As anyone who has ever served knows, you don't get to choose what to wear.  The Uniform of the Day is what it is, period.  After the first few weeks or months, it gets pretty boring wearing the same drab garb every single day.  You don't get to decide, "Oh, I think I'll wear a woman's uniform today..."  Although I've fantasized about a future time when the 'Plan of the Day' routinely lists: "Uniform of Day for Transgender Personnel."  OK, never mind.  What Major Perry did, routinely and without fuss, was to occasionally wear women's undergarments under her always proper uniform.  Many years ago a California State highway billboard campaign urged motorists: "Put on your seatbelts, then you wont have to worry about wearing clean underwear." "Weren't you worried about what would happen if anyone found out?" I asked.  "Not really, it never occurred to me, and nothing ever did happen," she told me.  For most of us, its terrifying just to think about; but that was one of the ways she simply calmly carried on through an entire uneventful military career.  Bloody hell, that's courage!

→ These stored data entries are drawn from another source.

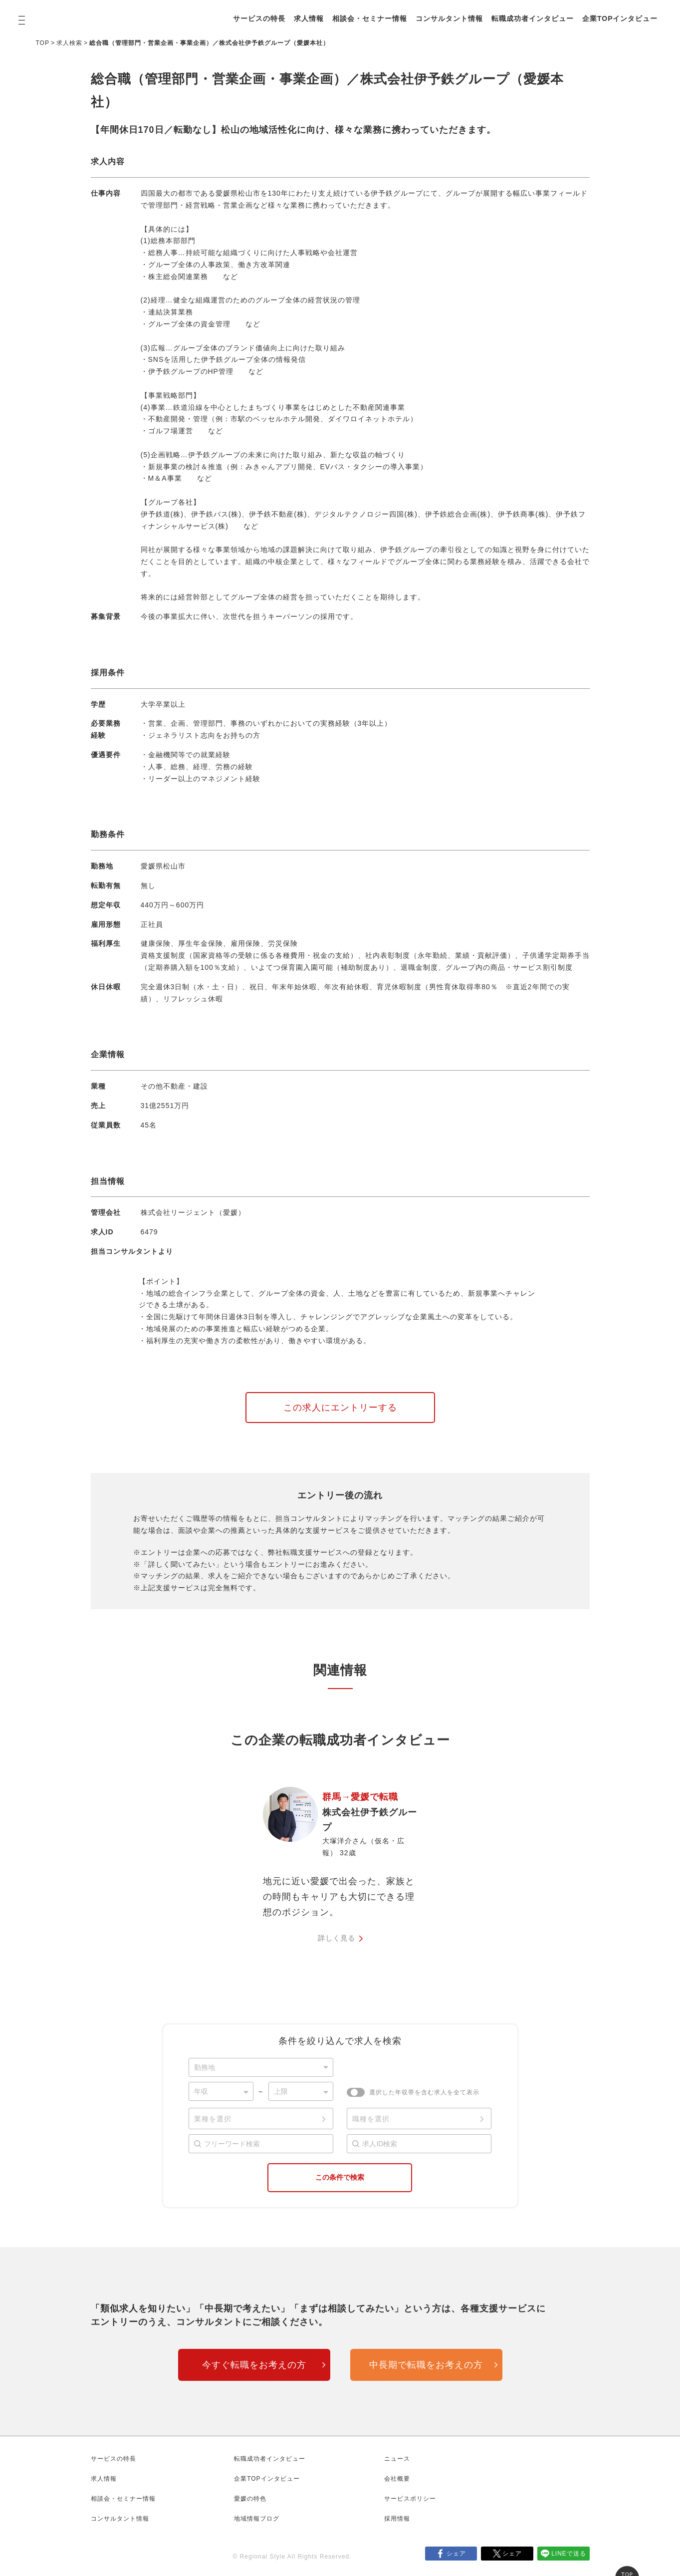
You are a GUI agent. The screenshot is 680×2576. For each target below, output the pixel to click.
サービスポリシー (410, 2498)
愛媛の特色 (250, 2498)
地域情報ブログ (256, 2518)
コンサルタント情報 (449, 18)
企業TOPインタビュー (620, 18)
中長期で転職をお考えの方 (426, 2365)
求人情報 (309, 18)
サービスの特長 (259, 18)
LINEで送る (568, 2553)
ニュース (397, 2458)
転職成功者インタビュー (532, 18)
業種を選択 (212, 2119)
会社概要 (397, 2478)
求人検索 (69, 42)
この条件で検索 (339, 2177)
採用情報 (397, 2518)
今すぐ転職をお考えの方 (254, 2365)
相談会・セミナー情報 (369, 18)
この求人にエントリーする (340, 1408)
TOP (42, 42)
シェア (456, 2553)
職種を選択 (371, 2119)
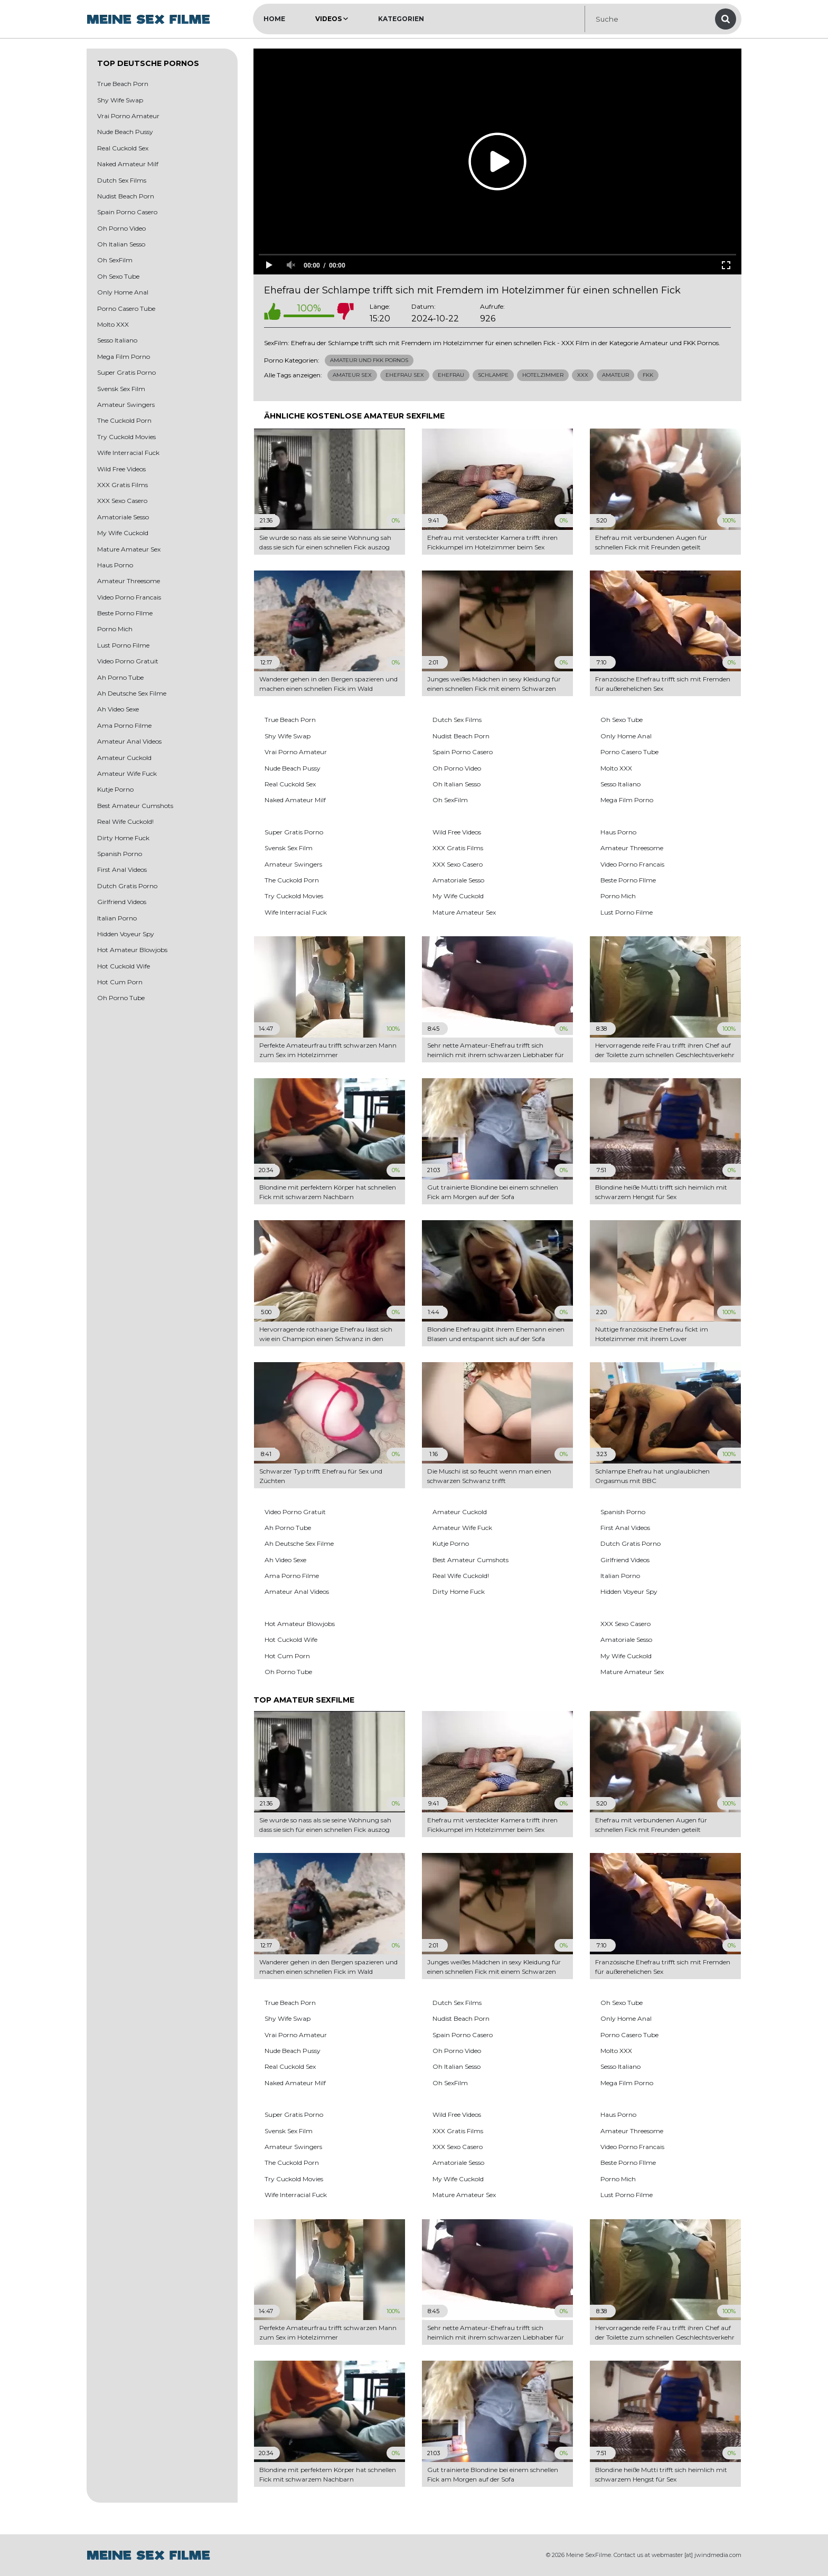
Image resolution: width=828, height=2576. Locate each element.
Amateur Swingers (126, 404)
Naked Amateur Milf (127, 164)
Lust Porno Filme (123, 645)
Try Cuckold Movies (126, 437)
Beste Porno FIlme (125, 613)
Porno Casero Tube (126, 308)
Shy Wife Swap (120, 100)
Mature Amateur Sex (129, 549)
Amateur (615, 375)
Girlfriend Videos (121, 902)
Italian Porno (117, 918)
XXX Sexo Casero (122, 501)
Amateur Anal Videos (129, 741)
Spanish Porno (119, 854)
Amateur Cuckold (124, 758)
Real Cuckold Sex (122, 148)
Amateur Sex (352, 375)
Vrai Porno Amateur (128, 116)
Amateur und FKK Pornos (369, 360)
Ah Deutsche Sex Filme (131, 693)
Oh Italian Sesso (121, 244)
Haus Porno (115, 565)
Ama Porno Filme (124, 725)
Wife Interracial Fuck (128, 453)
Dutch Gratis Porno (127, 886)
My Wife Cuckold (122, 533)
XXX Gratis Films (122, 485)
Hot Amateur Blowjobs (132, 950)
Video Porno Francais (129, 597)
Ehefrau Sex (404, 375)
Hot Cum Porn (120, 982)
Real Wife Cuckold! (125, 821)
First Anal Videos (122, 869)
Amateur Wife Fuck (127, 773)
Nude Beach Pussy (125, 132)
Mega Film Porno (123, 356)
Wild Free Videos (121, 469)
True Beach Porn (122, 84)
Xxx (582, 375)
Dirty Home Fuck (123, 838)
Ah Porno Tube (120, 677)
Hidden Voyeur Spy (125, 934)
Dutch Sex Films (121, 180)
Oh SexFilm (115, 260)
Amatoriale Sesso (123, 517)
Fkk (648, 375)
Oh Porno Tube (121, 998)
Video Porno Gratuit (127, 661)
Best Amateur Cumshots (135, 806)
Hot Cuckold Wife (123, 966)
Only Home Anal (122, 292)
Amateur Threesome (128, 581)
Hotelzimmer (542, 375)
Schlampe (493, 375)
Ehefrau (451, 375)
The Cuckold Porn (124, 420)
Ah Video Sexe (118, 709)
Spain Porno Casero (127, 212)
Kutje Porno (115, 789)
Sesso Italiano (117, 340)
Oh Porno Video (121, 228)
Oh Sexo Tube (118, 276)
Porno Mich (115, 629)
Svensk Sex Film (121, 389)
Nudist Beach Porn (125, 196)
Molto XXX (113, 324)
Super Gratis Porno (126, 372)
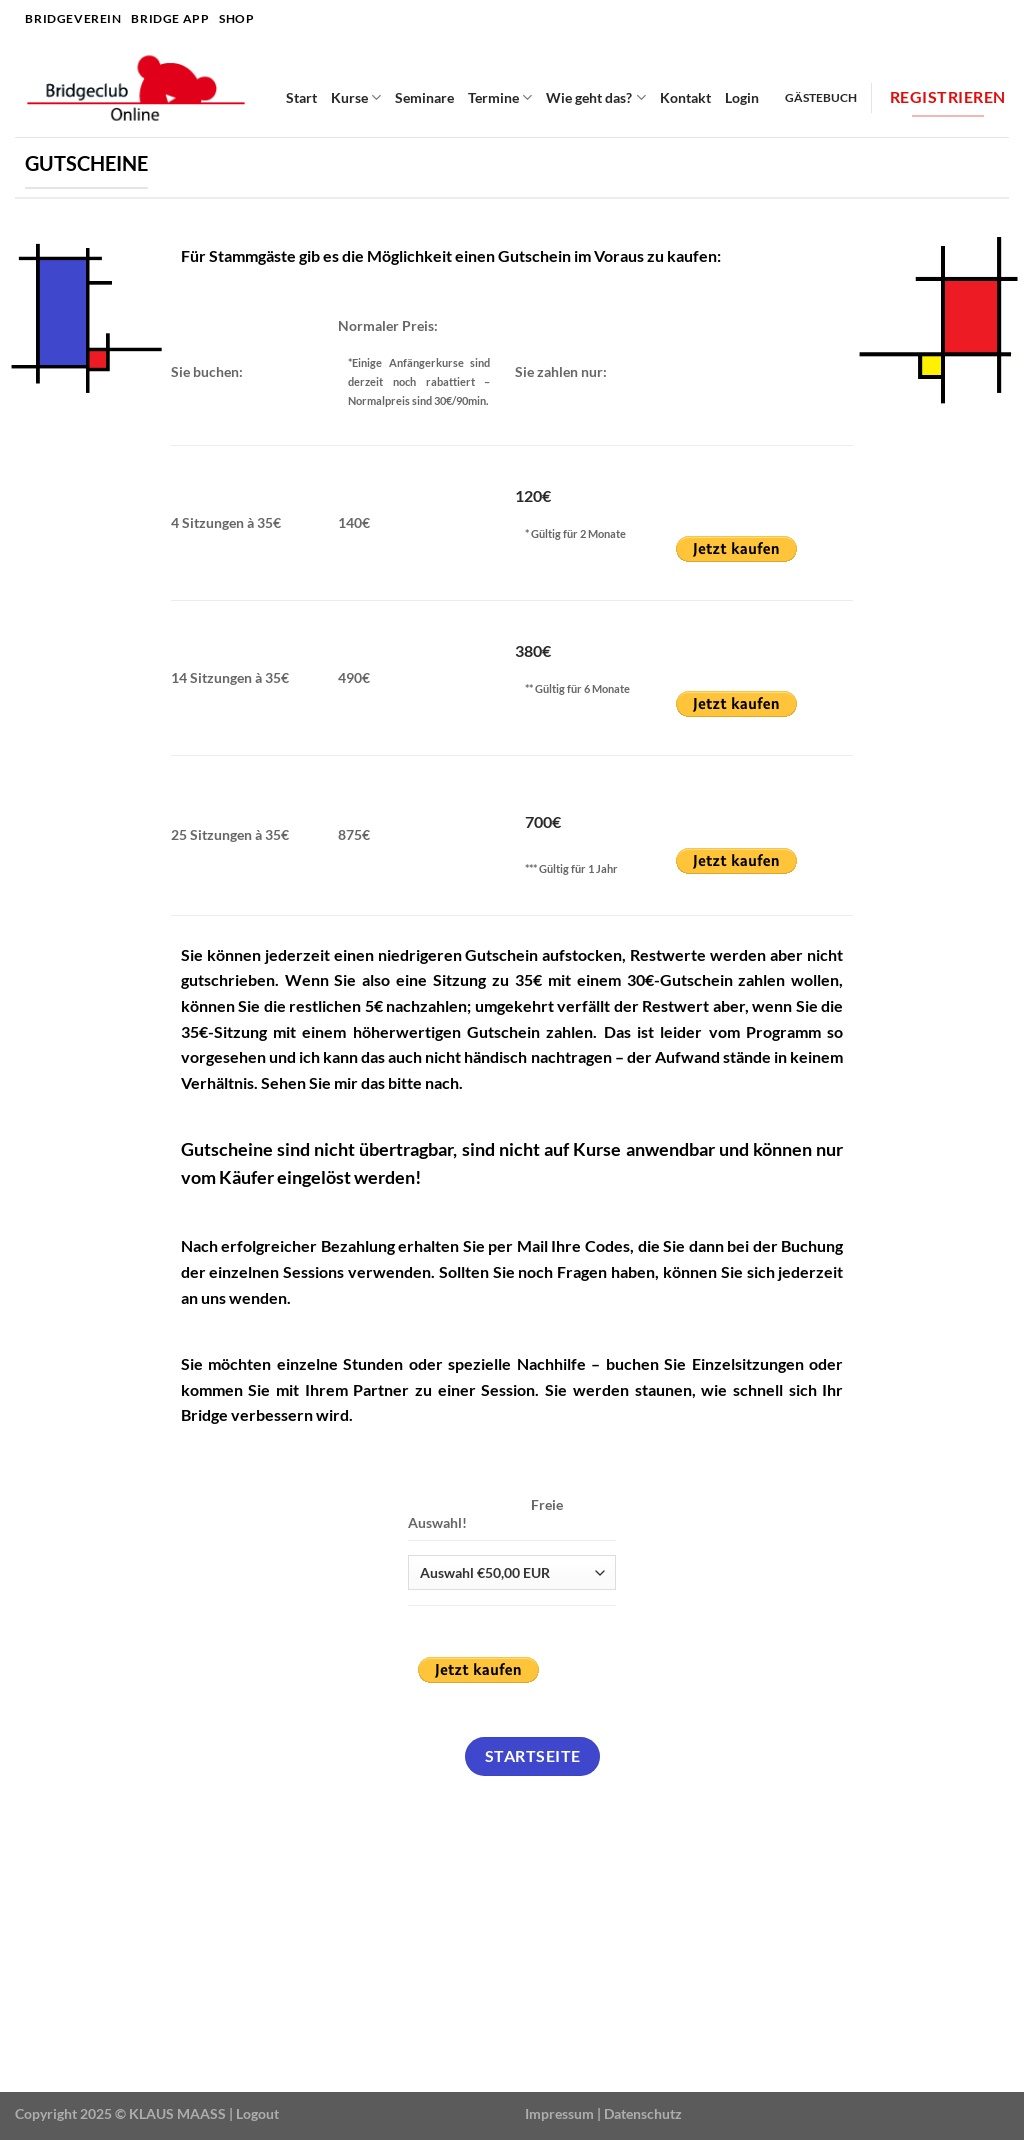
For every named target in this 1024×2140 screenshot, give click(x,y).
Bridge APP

In her service, she volunteered to be deployed to Saudi Arabia, during Operation Southern Watch following the Khobar Towers bombing there, where she led a mental health contingent on desert base duty.  She never felt better than during deployment, she told me.

Her duty stations included: Strategic Air Command, Wurtsmith AFB, MI; US Air Forces in Europe, Hahn AB, and Spangdahlem AB, Germany; USAF Academy, Co Springs, CO;  Air Combat Command, Langley AFB, VA;  and AF Space Command, Patrick AFB, FL. 

Several years after retirement, she transitioned, and has continued her work, as a civilian mental health professional, serving Air Force personnel on air bases.  Her most remarkable experience, following transition, has been to experience 'discrimination as a woman.'  Imagine that!  She described the transitional process as being somewhat like being an immigrant: "taking hormones was like getting a visa, being able to change her name was like getting a green card, and having sex reassignment surgery was like getting citizenship!"  For the first part of her life, she said, "I was faking it as a guy; now, I'm getting used to not faking it as a woman."

Among her medals and ribbons for her service, she was awarded, an Air Force Achievement medal, an Outstanding Unit Award with 2 bronze oak leaf clusters, an Air Force Commendation medal with  2 bronze oak leaf clusters, an Air Force Meritorious Service Medal with 1 bronze oak leaf cluster, an Air Expeditionary medal, an Air Force Training ribbon, an Air Force Marksmanship medal with 1 bronze star, an Overseas Long Ribbon, and an Air Force Longevity Ribbon with 4 oak leaf clusters.

This story has been about a perfectly ordinary and unremarkable military career of honorable service.  There actually wasn't much to tell, really.  And that is just the point!  What is remarkable to realize is that a transgender patriot could and did serve our nation for a full and uneventful career, just as so many others have done and continue to do to this day.  As our allied nations have long ago realized, transgender personnel serve with as much honor and distinction as others do.